Dataset entries
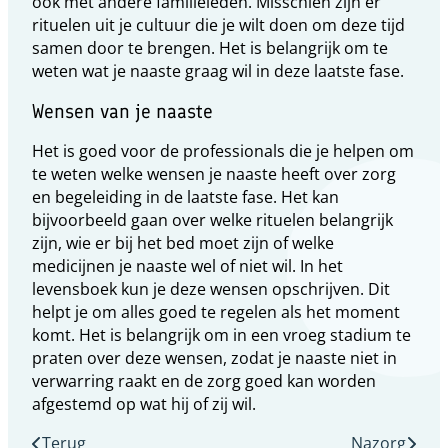
ook met andere familieleden. Misschien zijn er
rituelen uit je cultuur die je wilt doen om deze tijd
samen door te brengen. Het is belangrijk om te
weten wat je naaste graag wil in deze laatste fase.
Wensen van je naaste
Het is goed voor de professionals die je helpen om
te weten welke wensen je naaste heeft over zorg
en begeleiding in de laatste fase. Het kan
bijvoorbeeld gaan over welke rituelen belangrijk
zijn, wie er bij het bed moet zijn of welke
medicijnen je naaste wel of niet wil. In het
levensboek kun je deze wensen opschrijven. Dit
helpt je om alles goed te regelen als het moment
komt. Het is belangrijk om in een vroeg stadium te
praten over deze wensen, zodat je naaste niet in
verwarring raakt en de zorg goed kan worden
afgestemd op wat hij of zij wil.
Terug
Nazorg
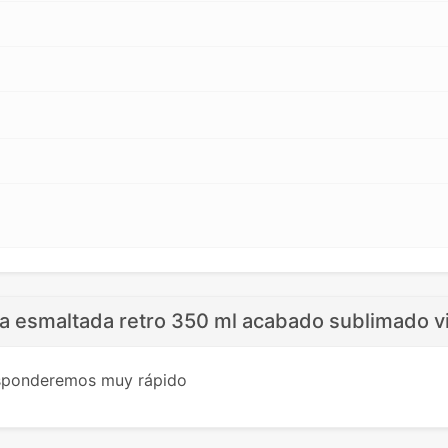
ca esmaltada retro 350 ml acabado sublimado v
esponderemos muy rápido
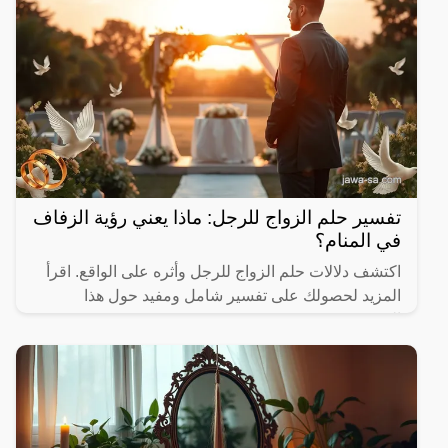
تفسير حلم الزواج للرجل: ماذا يعني رؤية الزفاف
في المنام؟
اكتشف دلالات حلم الزواج للرجل وأثره على الواقع. اقرأ
المزيد لحصولك على تفسير شامل ومفيد حول هذا
الموضوع.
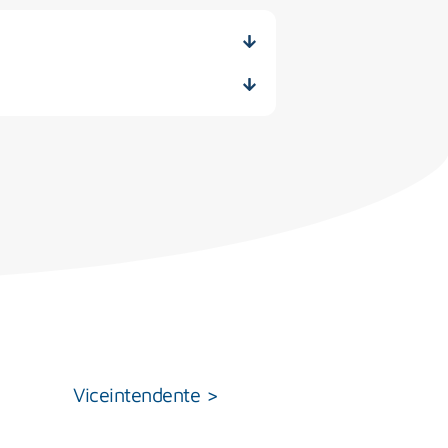
Viceintendente >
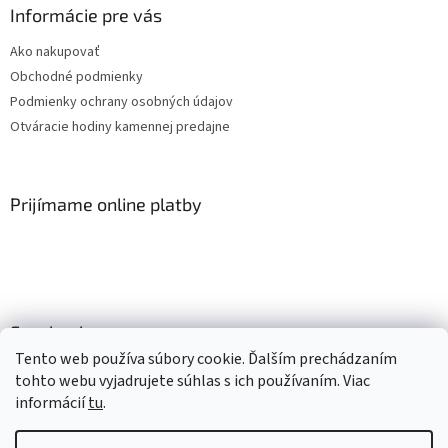
Informácie pre vás
Ako nakupovať
Obchodné podmienky
Podmienky ochrany osobných údajov
Otváracie hodiny kamennej predajne
Prijímame online platby
Facebook
Tento web používa súbory cookie. Ďalším prechádzaním
tohto webu vyjadrujete súhlas s ich používaním. Viac
informácií
tu
.
Vytvoril Shoptet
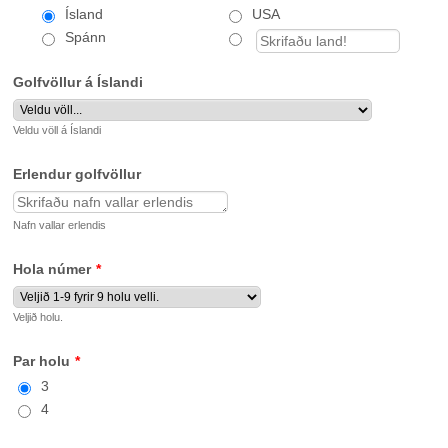
Ísland
USA
Spánn
Golfvöllur á Íslandi
Veldu völl á Íslandi
Erlendur golfvöllur
Nafn vallar erlendis
Hola númer
*
Veljið holu.
Par holu
*
3
4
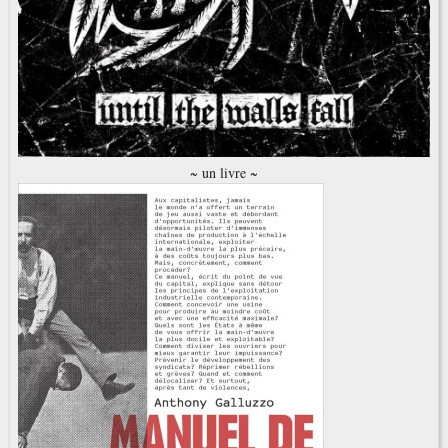
~ un livre ~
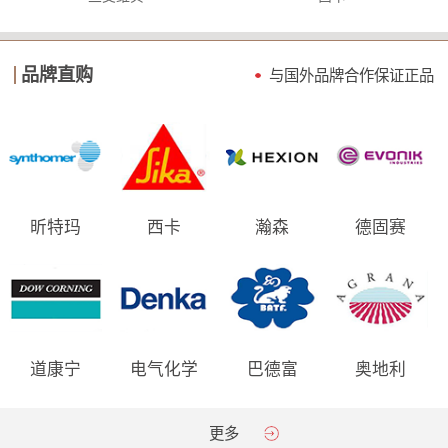
品牌直购
与国外品牌合作保证
正品
昕特玛
西卡
瀚森
德固赛
道康宁
电气化学
巴德富
奥地利
AGRANA
更多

[Work required]:
Find the word "الزواج" in the entries, and copy every line it shows up in.

[Solution to the problem]:
تفسير حلم الزواج للرجل: ماذا يعني رؤية الزفاف
اكتشف دلالات حلم الزواج للرجل وأثره على الواقع. اقرأ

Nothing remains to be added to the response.